In fact, such ATTECs were highly challenging to identify. Only one out of about two thousand compounds has the desired properties. It is like a needle in a haystack. Thus finding it had been a major obstacle of this project for a long time. The platform of Dr. Fei’s group provided an efficient and economic tool to look for ATTECs. The research team stamped nearly four thousand small-molecule compounds onto a chip and had the target protein flow through the chip. If it binds to a specific compound immobilized onto the chip, the molecular layer at the position will thicken, generating a tiny change that can be detected by OI-RD. Using this cutting-edge screening approach, the team found two small molecules that could bind to both LC3 and mHTT proteins, but not to wild-type HTT. After studying a panel of small molecule compounds with similar structures, a total of four ATTECs that bind LC3 and mutant HTT were identified and validated.
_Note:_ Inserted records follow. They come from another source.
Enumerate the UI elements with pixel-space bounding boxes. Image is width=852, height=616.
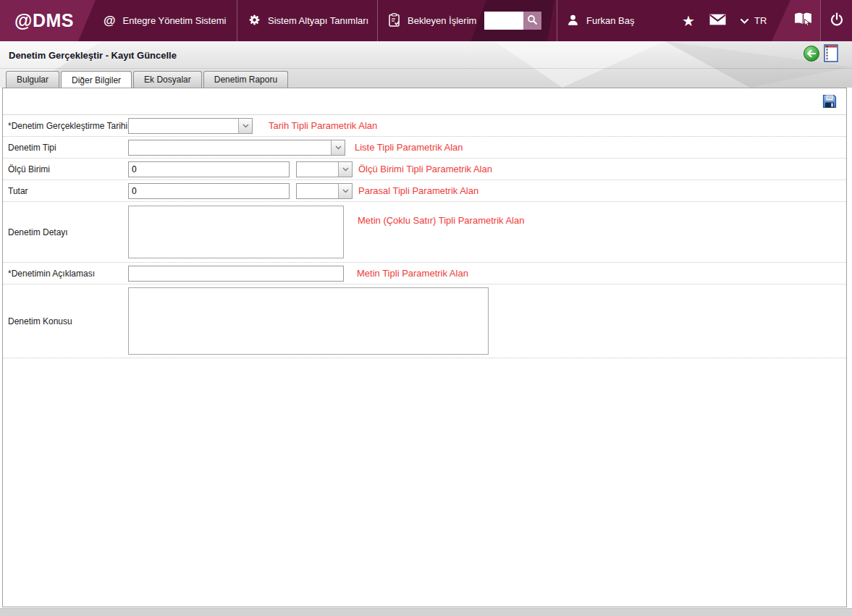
search-input[interactable] bbox=[484, 12, 523, 30]
logout-button[interactable] bbox=[821, 0, 852, 41]
open-book-icon bbox=[793, 12, 813, 30]
tab-label: Ek Dosyalar bbox=[144, 75, 191, 85]
messages-button[interactable] bbox=[709, 0, 726, 41]
notepad-icon bbox=[824, 52, 838, 64]
back-button[interactable] bbox=[804, 46, 819, 62]
floppy-disk-icon bbox=[822, 99, 838, 111]
form-row-olcu-birimi: Ölçü Birimi Ölçü Birimi Tipli Parametrik… bbox=[3, 159, 846, 180]
field-annotation: Metin Tipli Parametrik Alan bbox=[357, 268, 468, 279]
header-separator bbox=[557, 0, 557, 41]
nav-bekleyen-islerim[interactable]: Bekleyen İşlerim bbox=[389, 0, 476, 41]
user-menu[interactable]: Furkan Baş bbox=[567, 0, 634, 41]
tab-diger-bilgiler[interactable]: Diğer Bilgiler bbox=[61, 71, 132, 88]
field-annotation: Ölçü Birimi Tipli Parametrik Alan bbox=[358, 164, 492, 174]
gear-icon bbox=[248, 14, 261, 28]
form-row-denetim-tipi: Denetim Tipi Liste Tipli Parametrik Alan bbox=[3, 137, 846, 159]
form-row-tutar: Tutar Parasal Tipli Parametrik Alan bbox=[3, 180, 846, 202]
tab-ek-dosyalar[interactable]: Ek Dosyalar bbox=[133, 71, 202, 88]
save-button[interactable] bbox=[822, 93, 838, 109]
olcu-birimi-input[interactable] bbox=[128, 161, 290, 177]
qdms-logo[interactable]: @DMS bbox=[0, 0, 96, 41]
list-combo[interactable] bbox=[128, 140, 345, 156]
header-separator bbox=[377, 0, 378, 41]
denetimin-aciklamasi-input[interactable] bbox=[128, 266, 344, 282]
chevron-down-icon bbox=[741, 15, 748, 26]
field-label: Denetim Detayı bbox=[3, 227, 128, 237]
toolbar bbox=[3, 88, 846, 115]
tab-bulgular[interactable]: Bulgular bbox=[6, 71, 59, 88]
nav-label: Sistem Altyapı Tanımları bbox=[268, 15, 368, 26]
qdms-mark-icon: @ bbox=[104, 14, 116, 27]
field-label: *Denetimin Açıklaması bbox=[3, 269, 128, 279]
form-row-denetim-detayi: Denetim Detayı Metin (Çoklu Satır) Tipli… bbox=[3, 202, 846, 263]
tab-content-panel: *Denetim Gerçekleştirme Tarihi Tarih Tip… bbox=[2, 88, 847, 607]
app-header: @DMS @ Entegre Yönetim Sistemi Sistem Al… bbox=[0, 0, 852, 41]
language-code: TR bbox=[754, 15, 767, 26]
tab-denetim-raporu[interactable]: Denetim Raporu bbox=[203, 71, 288, 88]
dropdown-arrow-icon[interactable] bbox=[238, 119, 252, 133]
field-annotation: Metin (Çoklu Satır) Tipli Parametrik Ala… bbox=[358, 215, 524, 226]
currency-combo[interactable] bbox=[296, 183, 353, 199]
record-document-button[interactable] bbox=[824, 44, 838, 65]
date-picker-combo[interactable] bbox=[128, 118, 253, 134]
dropdown-arrow-icon[interactable] bbox=[338, 184, 352, 198]
search-icon bbox=[527, 14, 538, 28]
form-row-denetim-gerceklestirme-tarihi: *Denetim Gerçekleştirme Tarihi Tarih Tip… bbox=[3, 115, 846, 137]
header-search-area bbox=[471, 0, 554, 41]
power-icon bbox=[830, 12, 844, 30]
favorites-button[interactable]: ★ bbox=[682, 0, 695, 41]
tab-label: Bulgular bbox=[17, 75, 48, 85]
field-label: Tutar bbox=[3, 186, 128, 196]
dropdown-arrow-icon[interactable] bbox=[331, 140, 345, 155]
qdms-logo-text: @DMS bbox=[14, 10, 74, 31]
form-row-denetimin-aciklamasi: *Denetimin Açıklaması Metin Tipli Parame… bbox=[3, 263, 846, 284]
combo-value bbox=[297, 162, 338, 177]
field-annotation: Tarih Tipli Parametrik Alan bbox=[269, 120, 377, 131]
field-annotation: Liste Tipli Parametrik Alan bbox=[355, 142, 463, 153]
dropdown-arrow-icon[interactable] bbox=[338, 162, 352, 177]
language-selector[interactable]: TR bbox=[741, 0, 767, 41]
denetim-detayi-textarea[interactable] bbox=[128, 206, 344, 258]
user-icon bbox=[567, 14, 579, 28]
combo-value bbox=[297, 184, 338, 198]
envelope-icon bbox=[709, 14, 726, 28]
combo-value bbox=[129, 119, 238, 133]
tab-label: Denetim Raporu bbox=[214, 75, 277, 85]
field-label: Denetim Tipi bbox=[3, 143, 128, 153]
clipboard-check-icon bbox=[389, 13, 400, 29]
titlebar-divider bbox=[0, 68, 852, 69]
arrow-left-icon bbox=[807, 47, 816, 60]
field-annotation: Parasal Tipli Parametrik Alan bbox=[358, 185, 478, 196]
star-icon: ★ bbox=[682, 12, 695, 30]
tutar-input[interactable] bbox=[128, 183, 290, 199]
denetim-konusu-textarea[interactable] bbox=[128, 287, 489, 355]
page-title: Denetim Gerçekleştir - Kayıt Güncelle bbox=[9, 50, 177, 61]
user-name: Furkan Baş bbox=[586, 15, 634, 26]
horizontal-scrollbar[interactable] bbox=[0, 608, 852, 616]
combo-value bbox=[129, 140, 331, 155]
field-label: Denetim Konusu bbox=[3, 316, 128, 326]
nav-sistem-altyapi-tanimlari[interactable]: Sistem Altyapı Tanımları bbox=[248, 0, 368, 41]
tab-bar: Bulgular Diğer Bilgiler Ek Dosyalar Dene… bbox=[6, 71, 288, 88]
form-row-denetim-konusu: Denetim Konusu bbox=[3, 284, 846, 358]
tab-label: Diğer Bilgiler bbox=[72, 75, 121, 85]
search-button[interactable] bbox=[523, 12, 541, 30]
page-chrome: Denetim Gerçekleştir - Kayıt Güncelle Bu… bbox=[0, 41, 852, 88]
nav-label: Bekleyen İşlerim bbox=[408, 15, 476, 26]
unit-combo[interactable] bbox=[296, 161, 353, 177]
nav-entegre-yonetim-sistemi[interactable]: @ Entegre Yönetim Sistemi bbox=[104, 0, 226, 41]
user-manual-button[interactable] bbox=[772, 0, 820, 41]
field-label: *Denetim Gerçekleştirme Tarihi bbox=[3, 121, 128, 131]
field-label: Ölçü Birimi bbox=[3, 164, 128, 174]
nav-label: Entegre Yönetim Sistemi bbox=[123, 15, 227, 26]
header-separator bbox=[237, 0, 237, 41]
(a)OI-RD image of small molecule microarray; (b) Two small molecules that can bind to LC3 and mHTT but not to HTT.

The team found that these four compounds significantly reduced mHTT levels in HD mouse neurons, HD patient cells, and HD Drosophila models at ~10 to 100 nanomolar concentrations, with little effect on wild-type HTT levels. Excitingly, at least two out of these four compounds are able to cross the blood-brain barrier, and a small dose of intraperitoneal injection would significantly reduce mHTT levels in the cortex and striatum of HD mice, without affecting wild-type HTT levels. They also significantly improved disease-related phenotypes, providing an entry point for the development of oral or injectable drugs for HD. The team further explored the intrinsic mechanisms by which these small molecule compounds could distinguish between mutant and wild-type HTT proteins, which were almost identical except in the glutamine repeat (polyQ) length. It turned out that these compounds were bound to excessively long polyQ stretches that only appeared in mHTT. Based on this, the team realized that the application of these small molecule compounds may reach far beyond the potential treatment of Huntington's disease. Nine human diseases are so called polyQ diseases, because they are caused by specific mutant proteins containing excessively long polyQ. Among them, spinocerebellar ataxia type III (SCA3) is the most common polyQ diseases in the Chinese population. A world class expert in the neurodegenerative disease field and a member of National Academy of Sciences and winner of Breakthrough Prize in Life Sciences, Huda Zoghbi, wrote a commentary article in Nature for this research: “exciting discovery”, “this therapeutic strategy might be useful not only for Huntington’s disease, but also for other diseases involving expanded polyglutamine tracts”.

Based on the high throughput optical platform, Dr. Haipeng Liu of Shanghai Pulmonary Hospital and Dr. Fei collaborated also published their important collaboration work in Nature (Nuclear cGAS suppresses DNA repair and promotes tumorigenesis). The application of this optical platform in the fields of biomedicine and other fields will be greatly enhanced.